Ya, aku masih hidup. Aku masih bisa dengarkan detak jantungku.
  Pelan-pelan kubuka mataku yang rasanya berat. Pemandangan yang pertama kali kulihat adalah warna putih. Apa benda putih itu? Apakah itu adalah balutan kain kafan? Apakah aku sebenarnya sudah mati? Benarkah? Oh, Tuhan.
  Kuperhatikan lebih cermat lagi. Bodoh, itu bukan atap, itu adalah atap. Sepertinya aku ada di rumah sakit. Ya, benar. Aku ada di rumah sakit.

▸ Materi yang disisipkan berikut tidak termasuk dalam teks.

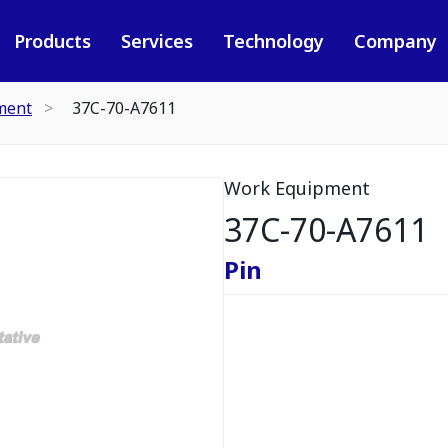
Products
Services
Technology
Company
ment
37C-70-A7611
Work Equipment
37C-70-A7611
Pin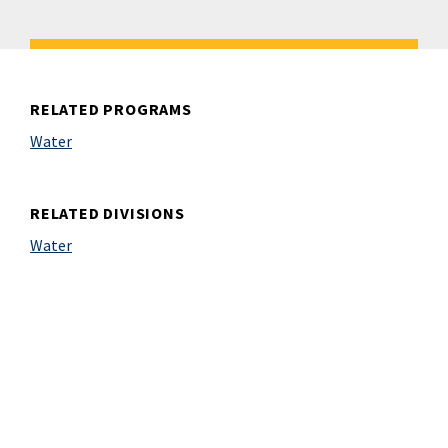
RELATED PROGRAMS
Water
RELATED DIVISIONS
Water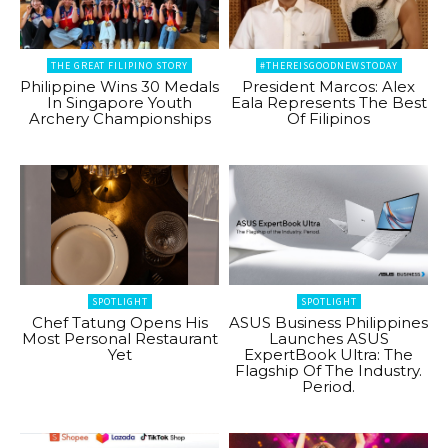
THE GREAT FILIPINO STORY
#THEREISGOODNEWSTODAY
Philippine Wins 30 Medals
President Marcos: Alex
In Singapore Youth
Eala Represents The Best
Archery Championships
Of Filipinos
SPOTLIGHT
SPOTLIGHT
Chef Tatung Opens His
ASUS Business Philippines
Most Personal Restaurant
Launches ASUS
Yet
ExpertBook Ultra: The
Flagship Of The Industry.
Period.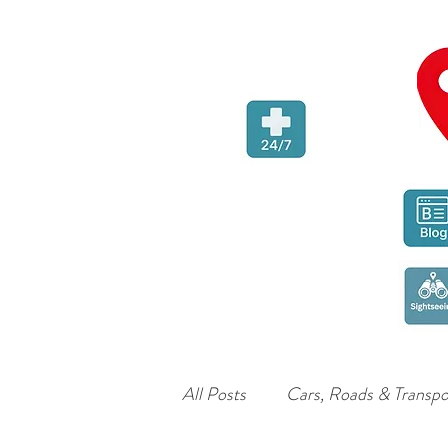
All Posts
Cars, Roads & Transpo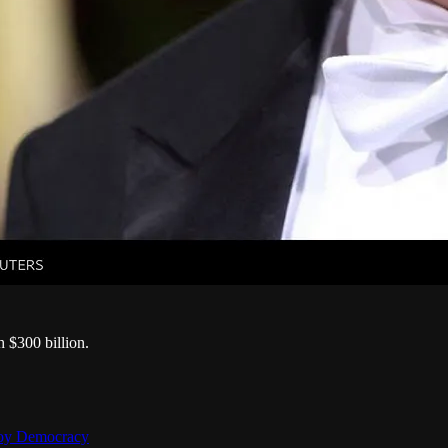
h $300 billion.
troy Democracy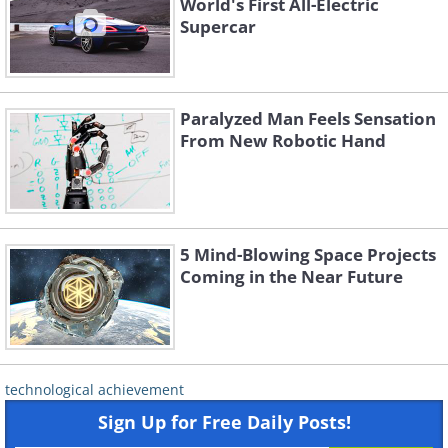
World's First All-Electric
Supercar
Paralyzed Man Feels Sensation
From New Robotic Hand
5 Mind-Blowing Space Projects
Coming in the Near Future
technological achievement
Sign Up for Free Daily Posts!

  “Oh, kau sudah siuman ya” kata seseorang. Suara itu..tidak mungkin salah. Itu suara ayah. Tapi kenapa dengan nada datar dan kedengarannya tidak peduli denganku yang tengah terbaring kaku di kasur rumah sakit ini? Ada apa dengan ayah.
  “Ibu mana, Yah?” tanyaku.
  “Sedang sedih, karena kamu!” jawab ayah seraya menatap tajam kearahku. Tentu saja aku kaget. Tidak pernah ayah marah segeram ini pada anaknya ini. Ada apa?
  “Zar, ayah kira kamu anak pintar. Tapi ayah salah, kamu sama sekali tidak bisa dibanggakan lagi. Sekali lagi kamu balapan liar atau berbuat apapun yang salah, kamu bukan anak ayah lagi!” kata ayah padaku seraya membanting pintu dan keluar.
  Aku dirawat selama 4 bulan karena tubuhku benar-benar remuk gara-gara kecelakaan itu. Akibatnya aku harus mengikuti UN dalam keadaan sakit. Ujian praktek dan lainnya tidak bisa aku lakukan. Hasilnya adalah nilai NEM yang sangat kontras jika dibandingkan dengan NEM waktu SD dulu.
  Sejak saat itu aku berjanji akan menjadi anak yang baik.
  Tapi janji adalah janji dan setan tetaplah setan. Mereka terus membisikkan hal-hal jahat ke dalam telingaku dan perintah mereka diproses dalam otakku yang ber-IQ tinggi.
  Setahun berada di SMA yang berada di urutan paling bawah dan berisi bocah-bocah bobrok, aku kembali menghadapi masalah. Ya. Narkoba memang sangat mengerikan, benda haram itu kembali menjerumuskanku kedalam jurang kenistaan.
  “BODOHH!! MAU JADI APA KALIAN KALAU KERJANYA HANYA NGGANJA SAJA!! GOBLOK!!” gerutu Kepala Sekolah SMA-ku. Satu-satu pipi kami dia tampar dengan buku cetak matematika 320 halaman yang digulung. Sakitnya 320 kali tamparan biasa.
  Di rumah pun aku kembali kena marah. Ayah memang selalu menepati janjinya. Begitu sampai di rumah, dia langsung mengusirku. Oke, kalau memang begini takdirku, aku akan jalani! Setelah beres, aku pun tinggalkan rumah.
  “Eh, Jeng, tahu gak, itu ‘kan Nazar yang pinter itu!” bisik seorang ibu-ibu gendut.
  “Iya, kasian ya. Katanya dulu pernah kecelakaan gara-gara balap liar” tambah ibu-ibu lain.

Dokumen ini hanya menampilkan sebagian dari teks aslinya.